Acanthosis nigricans is a general term that describes a symptom -- a blackening of the skin -- not a specific skin condition. Although acanthosis nigricans is not dangerous by itself, the underlying condition causing it may be, so it is important to consult a doctor if the symptom appears. Various factors and diseases can lead to acanthosis nigricans, and treatment and prognosis depend on the initial cause.
Acanthosis nigricans is a discoloration, or hyperpigmentation, of the skin, often coupled with a thickening that results in a velvety texture. The symptom may be benign or malignant. Malignant acanthosis nigricans is caused by cancerous cells in the body, while the benign forms have a variety of causes. The condition can affect people of all ages and genders.
Changing skin color and texture is the only significant sign of acanthosis nigricans. In most cases, the skin develops a black-ish color, but it can also appear greyish brown. Skin tags are common, and the affected skin is usually rough and itchy. Although the condition can appear anywhere on the body, skin folds, including the underarms, groin, back of the neck, and the genital area, are the most common locations.
The most common cause of acanthosis nigricans is obesity.

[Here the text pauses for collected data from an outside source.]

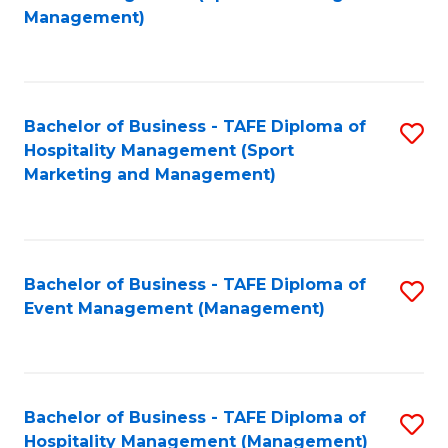
to
Management)
to
C
C
Fa
Fa
Bachelor of Business - TAFE Diploma of
S
Hospitality Management (Sport
to
Marketing and Management)
C
Fa
Bachelor of Business - TAFE Diploma of
S
Event Management (Management)
to
C
Fa
Bachelor of Business - TAFE Diploma of
S
Hospitality Management (Management)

As many as 20 percent of adults who are overweight develop the symptom, and it can also affect children. Many clinicians now believe the condition is linked to insulin resistance. The cells of people with insulin resistance do not respond normally to the hormone, and some researchers believe the insulin finds its way into the skin, producing the symptoms. Insulin resistance is connected to obesity and type 2 diabetes.
Numerous syndromes are associated with acanthosis nigricans. Many of these are hormonal, much like insulin resistance, and include:
Some medications that affect hormones may also be the culprit behind acanthosis nigricans. People taking human growth hormone, corticosteroids, and oral contraceptives may experience the symptoms.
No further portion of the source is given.